During 2018 I was delighted to be invited to contribute to a comprehensive new book describing the biodiversity of Angola. The book, titled Biodiversity of Angola. Science and Conservation: A modern synthesis, includes chapters on flora, insects, fish, amphibians, reptiles, birds, terrestrial mammals and cetaceans and will be published in both English and Portuguese. My chapter describes the history of cetacean research in Angola from the whaling era to the modern period of field research:
Weir, C.R. (2018). The cetaceans (whales and dolphins) of Angola. Pp 445–549 in: Biodiversity of Angola. Science and Conservation: A modern synthesis, ed. by Huntley, B.J., Russo. V., Lages, F. and Ferrand, N. Springer Open.

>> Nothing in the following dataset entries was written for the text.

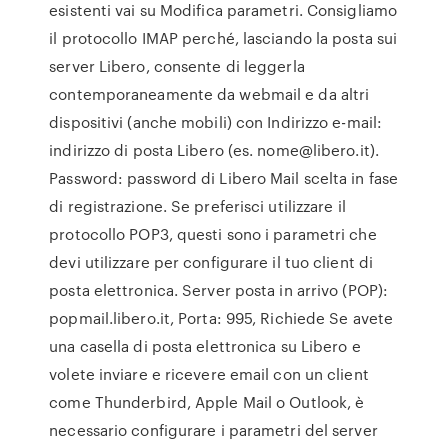
esistenti vai su Modifica parametri. Consigliamo
il protocollo IMAP perché, lasciando la posta sui
server Libero, consente di leggerla
contemporaneamente da webmail e da altri
dispositivi (anche mobili) con Indirizzo e-mail:
indirizzo di posta Libero (es. nome@libero.it).
Password: password di Libero Mail scelta in fase
di registrazione. Se preferisci utilizzare il
protocollo POP3, questi sono i parametri che
devi utilizzare per configurare il tuo client di
posta elettronica. Server posta in arrivo (POP):
popmail.libero.it, Porta: 995, Richiede Se avete
una casella di posta elettronica su Libero e
volete inviare e ricevere email con un client
come Thunderbird, Apple Mail o Outlook, è
necessario configurare i parametri del server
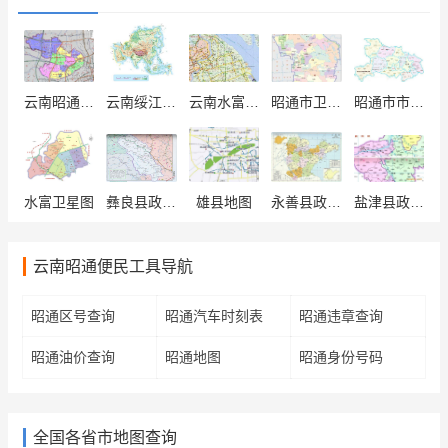
云南昭通市区地图
云南绥江县行政区划地图
云南水富县行政区划图
昭通市卫星图
昭通市市区地图
水富卫星图
彝良县政区地图
雄县地图
永善县政区图
盐津县政区图
云南昭通便民工具导航
昭通区号查询
昭通汽车时刻表
昭通违章查询
昭通油价查询
昭通地图
昭通身份号码
全国各省市地图查询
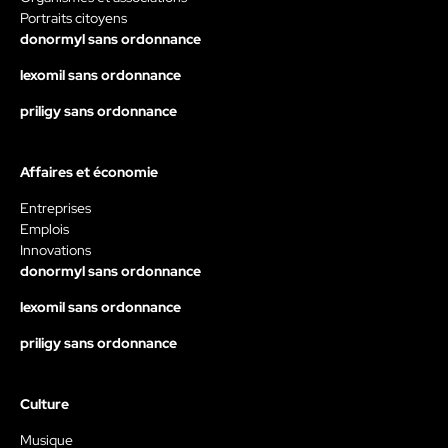
Portraits citoyens
donormyl sans ordonnance
lexomil sans ordonnance
priligy sans ordonnance
Affaires et économie
Entreprises
Emplois
Innovations
donormyl sans ordonnance
lexomil sans ordonnance
priligy sans ordonnance
Culture
Musique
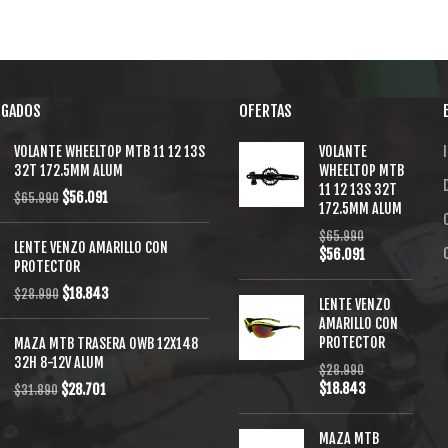
EGADOS
OFERTAS
VOLANTE WHEELTOP MTB 11 12 13S
VOLANTE
I
32T 172.5MM ALUM
WHEELTOP MTB
11 12 13S 32T
$
56.091
$
65.990
172.5MM ALUM
$
65.990
LENTE VENZO AMARILLO CON
$
56.091
PROTECTOR
$
18.843
$
28.990
LENTE VENZO
AMARILLO CON
PROTECTOR
MAZA MTB TRASERA OWB 12X148
32H 8-12V ALUM
$
28.990
$
18.843
$
28.701
$
31.890
MAZA MTB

The history of cetacean research in Angolan waters is scant. Prior to the 2000s it primarily consisted of information from historical (1700s to the 1920s) and modern (1920s to 1970s) whaling catches, from which baleen whales and the sperm whale were confirmed. Very few species were added to Angola’s cetacean checklist between the whaling era and the 2000s. However, observations since 2003 have confirmed Angola as a range state for at least 28 species, comprising 7 baleen whales, 2 sperm whale species, at least 2 beaked whales and at least 17 delphinids. There is potential for approximately seven more species to be identified in the region based on their known worldwide distributions. Angola has one of the most diverse cetacean faunas in Africa, and indeed worldwide, due to its varied seabed topography and transitional ocean climate which supports both (sub)tropical species and those associated with the Benguela Current. While no cetacean species are truly endemic to Angola, the country is one of few confirmed range states for the Critically Endangered Atlantic humpback dolphin and the Benguela-endemic Heaviside’s dolphin. These species, together with endangered baleen whales and breeding populations of sperm and humpback whales, are highlighted as conservation priorities.